Over the last 18 months the CSP Network national team have worked closely with a number of CSPs to understand and support the different approaches being adopted to embed the insight they hold on people and place into every day decision-making processes.
A range of insight related improvements are underway across the network that can broadly be summarised into 3 areas.
- Enhancing understanding of customers, not just through the lens of sport
- Increasing the focus on planning for and measuring outcomes
- Embedding the above 2 improvements across the CSP
Through this work, a series of initial success factors have emerged on what creates a culture of insight driven decision-making within a CSP.
- Being insight driven is a function, insight is not the responsibility of just 1 individual officer
- By definition, the word function (verb) is ‘to work or operate in a particular way.’ Eg, the technology needs to function correctly in order to use powerpoint. Being insight driven is about using an in depth understanding of people and place to deliver objectives (eg, tackling inactivity). This requires knowledge and skills at all levels to drive decision-making.
- Collaborate to define your insight role
- Different organisations will hold different expertise, information and opinion on people and place. When brought together this can significantly enhance the ability to make effective decisions. It doesn’t necessarily need a single organisation to hold all the required skills to capture the information, but rather someone to facilitate collaboration to draw the organisations and information together.
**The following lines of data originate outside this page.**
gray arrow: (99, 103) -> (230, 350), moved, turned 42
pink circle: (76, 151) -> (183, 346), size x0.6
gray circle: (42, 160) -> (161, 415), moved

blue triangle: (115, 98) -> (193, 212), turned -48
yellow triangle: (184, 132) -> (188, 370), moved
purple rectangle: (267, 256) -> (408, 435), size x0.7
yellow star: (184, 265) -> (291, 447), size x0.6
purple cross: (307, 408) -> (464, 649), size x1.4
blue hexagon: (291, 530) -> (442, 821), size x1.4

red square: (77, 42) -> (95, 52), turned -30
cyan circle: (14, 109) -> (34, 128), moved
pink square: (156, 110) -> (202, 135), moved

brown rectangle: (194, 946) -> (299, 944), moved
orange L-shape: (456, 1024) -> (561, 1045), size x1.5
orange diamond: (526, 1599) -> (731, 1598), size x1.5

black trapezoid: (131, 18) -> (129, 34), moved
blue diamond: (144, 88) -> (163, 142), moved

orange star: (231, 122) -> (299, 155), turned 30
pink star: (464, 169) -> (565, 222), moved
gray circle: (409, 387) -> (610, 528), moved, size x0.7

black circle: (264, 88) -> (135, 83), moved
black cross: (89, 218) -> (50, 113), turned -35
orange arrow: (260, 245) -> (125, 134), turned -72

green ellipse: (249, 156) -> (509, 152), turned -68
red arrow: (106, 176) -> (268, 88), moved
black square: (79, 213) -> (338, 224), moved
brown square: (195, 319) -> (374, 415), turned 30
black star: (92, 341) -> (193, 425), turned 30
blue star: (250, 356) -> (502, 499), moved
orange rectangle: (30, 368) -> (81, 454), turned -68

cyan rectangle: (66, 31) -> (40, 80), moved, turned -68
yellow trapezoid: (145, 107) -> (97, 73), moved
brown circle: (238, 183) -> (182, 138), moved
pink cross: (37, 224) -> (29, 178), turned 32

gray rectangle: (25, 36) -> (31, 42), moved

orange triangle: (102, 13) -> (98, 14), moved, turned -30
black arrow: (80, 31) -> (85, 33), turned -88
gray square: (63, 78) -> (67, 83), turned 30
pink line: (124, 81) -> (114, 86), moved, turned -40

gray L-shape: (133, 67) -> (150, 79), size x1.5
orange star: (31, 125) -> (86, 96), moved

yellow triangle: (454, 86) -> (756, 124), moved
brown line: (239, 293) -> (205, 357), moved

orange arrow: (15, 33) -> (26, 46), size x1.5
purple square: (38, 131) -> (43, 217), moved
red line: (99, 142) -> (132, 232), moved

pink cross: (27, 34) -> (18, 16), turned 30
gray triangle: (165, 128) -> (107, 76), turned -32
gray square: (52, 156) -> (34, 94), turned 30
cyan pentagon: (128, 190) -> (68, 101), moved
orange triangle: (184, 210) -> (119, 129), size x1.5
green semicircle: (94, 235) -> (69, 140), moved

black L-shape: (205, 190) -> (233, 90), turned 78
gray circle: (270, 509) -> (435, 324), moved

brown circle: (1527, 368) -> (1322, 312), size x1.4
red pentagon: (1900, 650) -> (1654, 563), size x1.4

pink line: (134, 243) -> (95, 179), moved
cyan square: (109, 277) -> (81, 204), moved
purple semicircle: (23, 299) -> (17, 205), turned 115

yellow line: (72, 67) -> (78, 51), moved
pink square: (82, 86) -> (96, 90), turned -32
- Be clear on the question you are trying to answer
- Before undertaking any exercise such as primary research or analysing data, the question to be answered needs to be very clearly defined. Eg, mapping the current supply of all sporting activity across a county is almost impossible. However, mapping the supply of activity for a specific audience that has been defined through analysis relative to the project objectives is much more realistic and useful. (eg, 14-18 year old females living in the most deprived wards in the county).
- Make the best possible decision at the time
- Consider the timelines on which a decision is required. If it is needed within a week then use what information you have, plug the gaps as best possible but make sure you are clear on where gaps remain and identify these. Being insight driven is a continuous process of learning and over time plugging knowledge gaps.
- Learn from what works but don’t forget what didn’t work
- Because we are insight driven it does not guarantee every decision will be successful. Sometimes projects do not attract the intended audience or the outcomes aimed for are not delivered. The most important thing is why this happened. Eg, why did the activity not engage the inactive audience targeted? What did work? This learning is then shared across the organisation in an accessible format to influence future decisions. Rather than make the same mistake, or capture the same information, again.
This blog has focused at a headline level on the emerging success factors when embedding an insight driven culture across a CSP. A future blog will be to look at the skills and competencies required within this, as well as the learning from the 2 insight related improvements on increasing understanding of customers and a focus on planning for and measuring outcomes.